Hell, in your first post you say that "Pygmy" and "Tell-All" are sub-par, yet in your next post, you admit you haven't even read them...

Sulla
01-15-2011, 06:17 PM
I've read his first few books. I think up to Beautiful Monsters. I tried to read several of his other books but just can't.

Personally, I think he should write a sequel to Fight Club. He pretty much is with every book anyway. He'd be better off as a series writer than one he constantly tries to outdo himself.

His writing is terrible and pretentious. He knows how to do suspense a bit and he's good at picking dark subjects. Yet he's turned into a writer who, for me, is unreadable.

Dark Passenger
01-20-2011, 10:05 AM
I agree with the OP. I'm a big fan of Chuck, but the guy needs to slow down and concentrate some of his ideas into one whole rather than throwing out a book a year. Bret Easton Ellis should be a good example for him, although I wish Ellis published more.

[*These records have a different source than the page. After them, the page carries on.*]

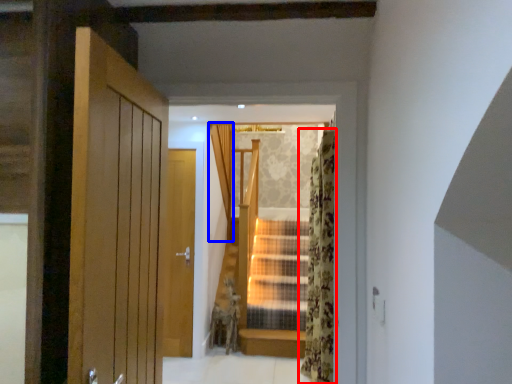 Question: Which object appears farthest to the camera in this image, curtain (highlighted by a red box) or curtain (highlighted by a blue box)?

Choices:
 (A) curtain
 (B) curtain

Answer: (B) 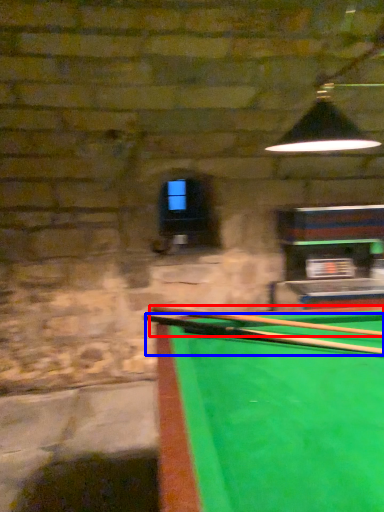 Question: Which object appears farthest to the camera in this image, cue (highlighted by a red box) or cue (highlighted by a blue box)?

Choices:
 (A) cue
 (B) cue

Answer: (A) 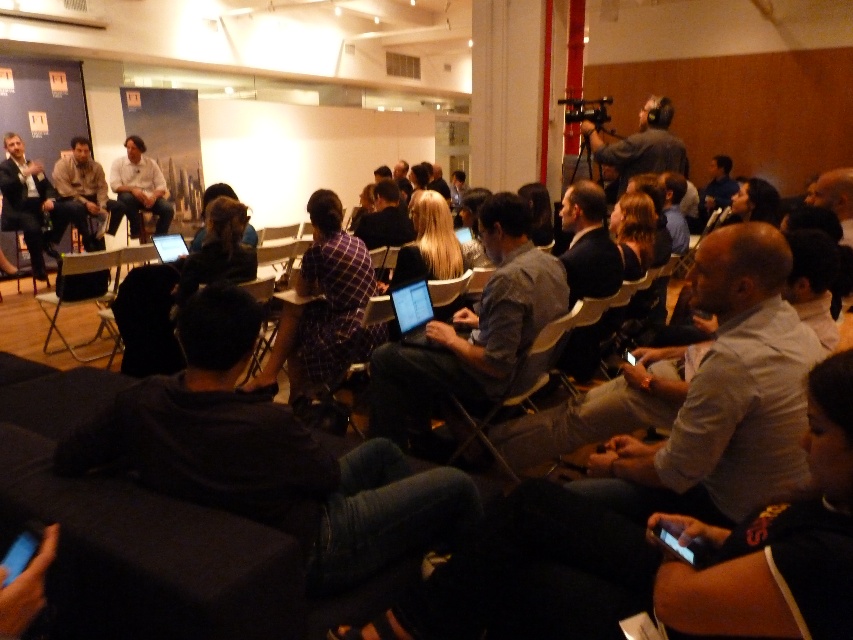 Question: Does black plastic chair at left have a smaller size compared to white shirt at center?

Choices:
 (A) no
 (B) yes

Answer: (A)

Question: Estimate the real-world distances between objects in this image. Which object is farther from the metallic silver chair at center?

Choices:
 (A) black plastic chair at left
 (B) matte brown jacket at left
 (C) plaid fabric shirt at center

Answer: (B)

Question: Which of the following is the farthest from the observer?

Choices:
 (A) (144, 209)
 (B) (393, 275)
 (C) (500, 404)

Answer: (A)

Question: Which point appears farthest from the camera in this image?

Choices:
 (A) (160, 214)
 (B) (21, 172)

Answer: (A)

Question: Is plaid fabric shirt at center to the right of matte brown jacket at left from the viewer's perspective?

Choices:
 (A) yes
 (B) no

Answer: (A)

Question: Considering the relative positions of black plastic chair at left and white shirt at center in the image provided, where is black plastic chair at left located with respect to white shirt at center?

Choices:
 (A) above
 (B) below

Answer: (B) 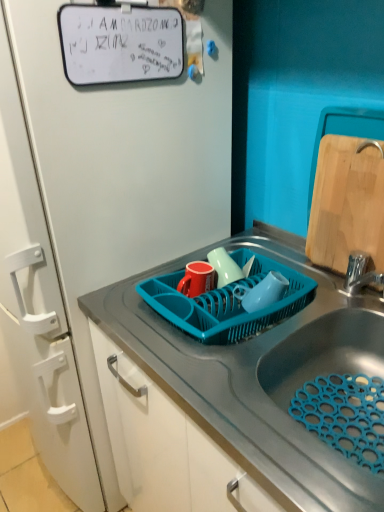 Measure the distance between wooden cutting board at right and camera.

The distance of wooden cutting board at right from camera is 36.11 inches.

Measure the distance between point (322, 218) and camera.

Point (322, 218) and camera are 1.06 meters apart.

Identify the location of wooden cutting board at right. (346, 204).

From the image's perspective, which is below, teal plastic dish rack at center or metallic sink at center?

metallic sink at center is shown below in the image.

Which is in front, teal plastic dish rack at center or metallic sink at center?

metallic sink at center is in front.

Which is closer to the camera, (165, 286) or (287, 337)?

Point (165, 286) is positioned farther from the camera compared to point (287, 337).

Is teal plastic dish rack at center smaller than metallic sink at center?

Yes, teal plastic dish rack at center is smaller than metallic sink at center.

From a real-world perspective, which is physically above, wooden cutting board at right or metallic sink at center?

From a 3D spatial view, wooden cutting board at right is above.

How different are the orientations of wooden cutting board at right and metallic sink at center in degrees?

2.33 degrees.

Considering the points (349, 239) and (344, 340), which point is behind, point (349, 239) or point (344, 340)?

The point (349, 239) is behind.

At what (x,y) coordinates should I click in order to perform the action: click on cutting board that appears above the metallic sink at center (from the image's perspective). Please return your answer as a coordinate pair (x, y). Looking at the image, I should click on (346, 204).

How many degrees apart are the facing directions of metallic sink at center and teal plastic dish rack at center?

metallic sink at center and teal plastic dish rack at center are facing 0.335 degrees away from each other.

Is metallic sink at center taller or shorter than teal plastic dish rack at center?

metallic sink at center is taller than teal plastic dish rack at center.

Does metallic sink at center have a larger size compared to teal plastic dish rack at center?

Yes.

Is metallic sink at center looking in the opposite direction of teal plastic dish rack at center?

No, teal plastic dish rack at center is not at the back of metallic sink at center.

How different are the orientations of metallic sink at center and wooden cutting board at right in degrees?

The angular difference between metallic sink at center and wooden cutting board at right is 2.33 degrees.

Consider the image. From a real-world perspective, relative to wooden cutting board at right, is metallic sink at center vertically above or below?

Clearly, from a real-world perspective, metallic sink at center is below wooden cutting board at right.

Between point (190, 369) and point (356, 192), which one is positioned in front?

The point (190, 369) is in front.

Considering the relative positions of metallic sink at center and wooden cutting board at right in the image provided, is metallic sink at center in front of wooden cutting board at right?

Yes, metallic sink at center is in front of wooden cutting board at right.

From a real-world perspective, who is located higher, teal plastic dish rack at center or wooden cutting board at right?

wooden cutting board at right.

Is teal plastic dish rack at center shorter than wooden cutting board at right?

Indeed, teal plastic dish rack at center has a lesser height compared to wooden cutting board at right.

Is teal plastic dish rack at center far away from wooden cutting board at right?

No, teal plastic dish rack at center is not far from wooden cutting board at right.

Consider the image. Is teal plastic dish rack at center inside wooden cutting board at right?

No, teal plastic dish rack at center is not surrounded by wooden cutting board at right.

Which of these two, wooden cutting board at right or teal plastic dish rack at center, stands taller?

With more height is wooden cutting board at right.

The image size is (384, 512). In order to click on basket below the wooden cutting board at right (from the image's perspective) in this screenshot , I will do `click(227, 302)`.

Does wooden cutting board at right lie behind teal plastic dish rack at center?

Yes, the depth of wooden cutting board at right is greater than that of teal plastic dish rack at center.

I want to click on sink that appears below the teal plastic dish rack at center (from the image's perspective), so click(x=232, y=397).

In order to click on sink below the wooden cutting board at right (from a real-world perspective) in this screenshot , I will do `click(232, 397)`.

Considering their positions, is teal plastic dish rack at center positioned further to wooden cutting board at right than metallic sink at center?

metallic sink at center is positioned further to the anchor wooden cutting board at right.

When comparing their distances from teal plastic dish rack at center, does metallic sink at center or wooden cutting board at right seem closer?

Among the two, metallic sink at center is located nearer to teal plastic dish rack at center.

Based on their spatial positions, is teal plastic dish rack at center or wooden cutting board at right further from metallic sink at center?

wooden cutting board at right is positioned further to the anchor metallic sink at center.

Looking at the image, which one is located closer to wooden cutting board at right, metallic sink at center or teal plastic dish rack at center?

teal plastic dish rack at center lies closer to wooden cutting board at right than the other object.

When comparing their distances from teal plastic dish rack at center, does wooden cutting board at right or metallic sink at center seem closer?

metallic sink at center is closer to teal plastic dish rack at center.

From the picture: When comparing their distances from metallic sink at center, does wooden cutting board at right or teal plastic dish rack at center seem closer?

The object closer to metallic sink at center is teal plastic dish rack at center.

Where is `basket between wooden cutting board at right and metallic sink at center vertically`? This screenshot has width=384, height=512. basket between wooden cutting board at right and metallic sink at center vertically is located at coordinates (227, 302). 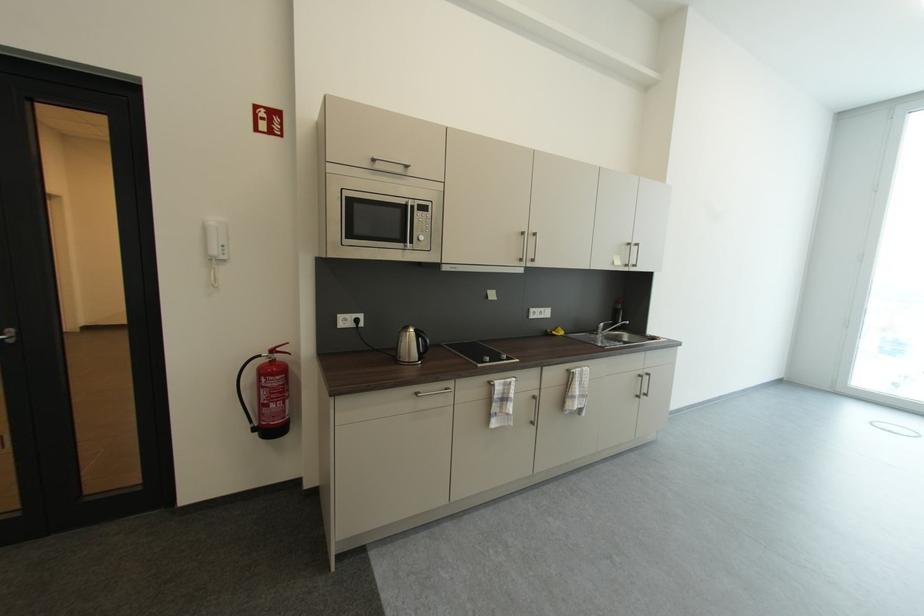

I don't think Chuck has said anything better than he did with Fight Club, even though the cool kids flame it--that's only because of its popularity. I think if he slowed down his work would have the depth that was once promised, rather than having to rely on gimmicks and saturating his works with choruses, which in truth now seem forced unlike the method that was so fresh to begin with.

TheChilly
01-25-2011, 10:28 PM
Wait, you've only read 2 of his books, but you feel you have the authority to comment on all his books?

Hmmm...

Hell, in your first post you say that "Pygmy" and "Tell-All" are sub-par, yet in your next post, you admit you haven't even read them...

Browsed through Tell-All. Couldn't get through after the first few pages.

Pygmy was the same story for me, but the style of writing in the piece turned me off instantly in the first couple of pages.

That's what I meant by 'haven't read them'... Eh, whatever.